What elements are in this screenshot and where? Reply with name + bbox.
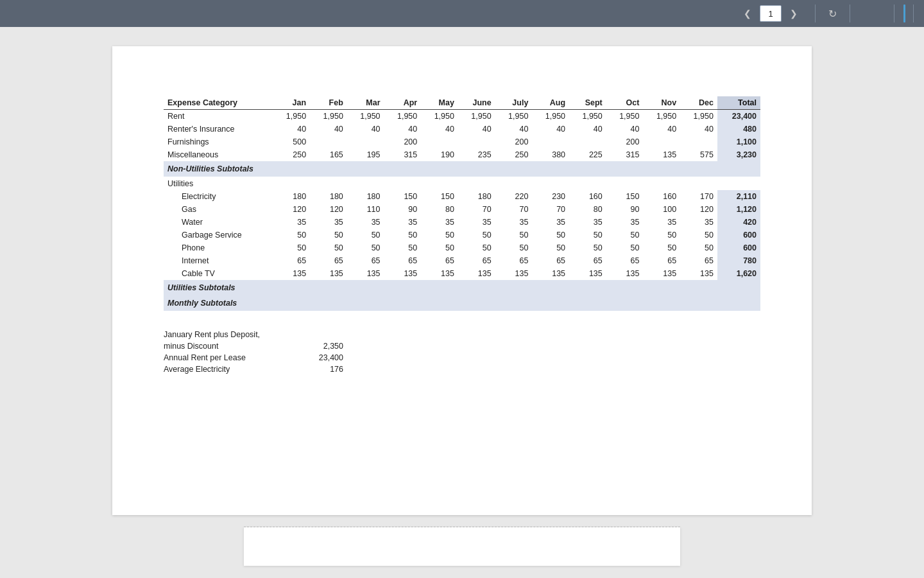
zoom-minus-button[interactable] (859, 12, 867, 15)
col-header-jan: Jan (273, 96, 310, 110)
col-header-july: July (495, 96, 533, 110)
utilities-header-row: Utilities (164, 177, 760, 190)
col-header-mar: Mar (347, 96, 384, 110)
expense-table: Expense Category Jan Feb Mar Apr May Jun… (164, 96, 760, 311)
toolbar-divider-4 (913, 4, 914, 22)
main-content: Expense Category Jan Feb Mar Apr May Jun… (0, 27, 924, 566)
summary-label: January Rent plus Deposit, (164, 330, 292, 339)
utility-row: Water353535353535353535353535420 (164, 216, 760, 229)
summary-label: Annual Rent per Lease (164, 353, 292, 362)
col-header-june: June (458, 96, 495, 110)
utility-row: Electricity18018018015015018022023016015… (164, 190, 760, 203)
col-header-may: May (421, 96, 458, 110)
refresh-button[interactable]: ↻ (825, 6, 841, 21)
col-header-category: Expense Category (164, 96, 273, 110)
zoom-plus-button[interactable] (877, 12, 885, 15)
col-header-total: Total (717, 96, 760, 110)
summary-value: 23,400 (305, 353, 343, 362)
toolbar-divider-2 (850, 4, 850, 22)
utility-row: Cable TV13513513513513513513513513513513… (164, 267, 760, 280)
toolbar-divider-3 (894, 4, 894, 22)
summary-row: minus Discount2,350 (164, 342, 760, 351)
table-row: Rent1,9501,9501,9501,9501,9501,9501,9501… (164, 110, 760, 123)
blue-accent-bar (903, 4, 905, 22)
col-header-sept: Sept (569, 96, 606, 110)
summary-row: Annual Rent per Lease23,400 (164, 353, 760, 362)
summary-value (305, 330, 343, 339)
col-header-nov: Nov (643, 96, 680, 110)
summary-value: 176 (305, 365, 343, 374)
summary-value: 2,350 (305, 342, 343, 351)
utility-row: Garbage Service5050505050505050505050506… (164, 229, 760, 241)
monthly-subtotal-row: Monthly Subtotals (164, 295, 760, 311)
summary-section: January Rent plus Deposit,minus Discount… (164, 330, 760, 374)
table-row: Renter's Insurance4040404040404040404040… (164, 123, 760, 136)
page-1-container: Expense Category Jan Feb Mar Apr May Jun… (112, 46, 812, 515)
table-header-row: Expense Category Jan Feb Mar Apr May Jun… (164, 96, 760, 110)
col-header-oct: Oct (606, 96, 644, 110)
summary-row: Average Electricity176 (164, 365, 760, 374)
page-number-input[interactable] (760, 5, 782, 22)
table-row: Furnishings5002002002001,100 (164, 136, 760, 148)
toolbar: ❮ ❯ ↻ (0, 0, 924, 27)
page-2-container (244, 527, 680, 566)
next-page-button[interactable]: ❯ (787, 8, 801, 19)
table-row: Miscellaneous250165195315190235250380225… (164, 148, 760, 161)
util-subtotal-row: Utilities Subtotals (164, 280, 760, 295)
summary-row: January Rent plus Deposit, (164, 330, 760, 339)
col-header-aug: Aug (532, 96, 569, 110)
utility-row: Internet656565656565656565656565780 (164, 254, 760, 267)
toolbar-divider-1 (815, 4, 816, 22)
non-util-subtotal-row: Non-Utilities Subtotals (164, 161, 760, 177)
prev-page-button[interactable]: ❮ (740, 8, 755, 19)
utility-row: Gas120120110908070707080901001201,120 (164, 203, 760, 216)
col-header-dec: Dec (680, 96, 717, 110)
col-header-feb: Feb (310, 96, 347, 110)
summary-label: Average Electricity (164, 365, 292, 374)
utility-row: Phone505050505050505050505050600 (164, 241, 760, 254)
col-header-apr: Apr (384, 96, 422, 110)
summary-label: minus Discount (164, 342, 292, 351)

----

• _Task to complete_:
Transcribe the listing exactly, skipping pictures.

• _Finished task_:
What elements are in this screenshot and where? Reply with name + bbox.
zoom-minus-button[interactable] (859, 12, 867, 15)
col-header-jan: Jan (273, 96, 310, 110)
col-header-july: July (495, 96, 533, 110)
utilities-header-row: Utilities (164, 177, 760, 190)
col-header-mar: Mar (347, 96, 384, 110)
expense-table: Expense Category Jan Feb Mar Apr May Jun… (164, 96, 760, 311)
toolbar-divider-4 (913, 4, 914, 22)
main-content: Expense Category Jan Feb Mar Apr May Jun… (0, 27, 924, 566)
summary-label: January Rent plus Deposit, (164, 330, 292, 339)
utility-row: Water353535353535353535353535420 (164, 216, 760, 229)
summary-label: Annual Rent per Lease (164, 353, 292, 362)
col-header-june: June (458, 96, 495, 110)
utility-row: Electricity18018018015015018022023016015… (164, 190, 760, 203)
col-header-may: May (421, 96, 458, 110)
refresh-button[interactable]: ↻ (825, 6, 841, 21)
col-header-category: Expense Category (164, 96, 273, 110)
zoom-plus-button[interactable] (877, 12, 885, 15)
col-header-total: Total (717, 96, 760, 110)
summary-value: 23,400 (305, 353, 343, 362)
toolbar-divider-2 (850, 4, 850, 22)
utility-row: Cable TV13513513513513513513513513513513… (164, 267, 760, 280)
toolbar-divider-3 (894, 4, 894, 22)
summary-row: minus Discount2,350 (164, 342, 760, 351)
table-row: Rent1,9501,9501,9501,9501,9501,9501,9501… (164, 110, 760, 123)
blue-accent-bar (903, 4, 905, 22)
col-header-sept: Sept (569, 96, 606, 110)
summary-row: Annual Rent per Lease23,400 (164, 353, 760, 362)
summary-value (305, 330, 343, 339)
col-header-nov: Nov (643, 96, 680, 110)
summary-value: 176 (305, 365, 343, 374)
summary-value: 2,350 (305, 342, 343, 351)
utility-row: Garbage Service5050505050505050505050506… (164, 229, 760, 241)
monthly-subtotal-row: Monthly Subtotals (164, 295, 760, 311)
summary-section: January Rent plus Deposit,minus Discount… (164, 330, 760, 374)
table-row: Renter's Insurance4040404040404040404040… (164, 123, 760, 136)
page-1-container: Expense Category Jan Feb Mar Apr May Jun… (112, 46, 812, 515)
table-header-row: Expense Category Jan Feb Mar Apr May Jun… (164, 96, 760, 110)
col-header-oct: Oct (606, 96, 644, 110)
summary-row: Average Electricity176 (164, 365, 760, 374)
page-number-input[interactable] (760, 5, 782, 22)
table-row: Furnishings5002002002001,100 (164, 136, 760, 148)
toolbar: ❮ ❯ ↻ (0, 0, 924, 27)
page-2-container (244, 527, 680, 566)
next-page-button[interactable]: ❯ (787, 8, 801, 19)
table-row: Miscellaneous250165195315190235250380225… (164, 148, 760, 161)
util-subtotal-row: Utilities Subtotals (164, 280, 760, 295)
summary-row: January Rent plus Deposit, (164, 330, 760, 339)
col-header-aug: Aug (532, 96, 569, 110)
utility-row: Internet656565656565656565656565780 (164, 254, 760, 267)
toolbar-divider-1 (815, 4, 816, 22)
non-util-subtotal-row: Non-Utilities Subtotals (164, 161, 760, 177)
prev-page-button[interactable]: ❮ (740, 8, 755, 19)
utility-row: Gas120120110908070707080901001201,120 (164, 203, 760, 216)
col-header-dec: Dec (680, 96, 717, 110)
col-header-feb: Feb (310, 96, 347, 110)
summary-label: Average Electricity (164, 365, 292, 374)
utility-row: Phone505050505050505050505050600 (164, 241, 760, 254)
col-header-apr: Apr (384, 96, 422, 110)
summary-label: minus Discount (164, 342, 292, 351)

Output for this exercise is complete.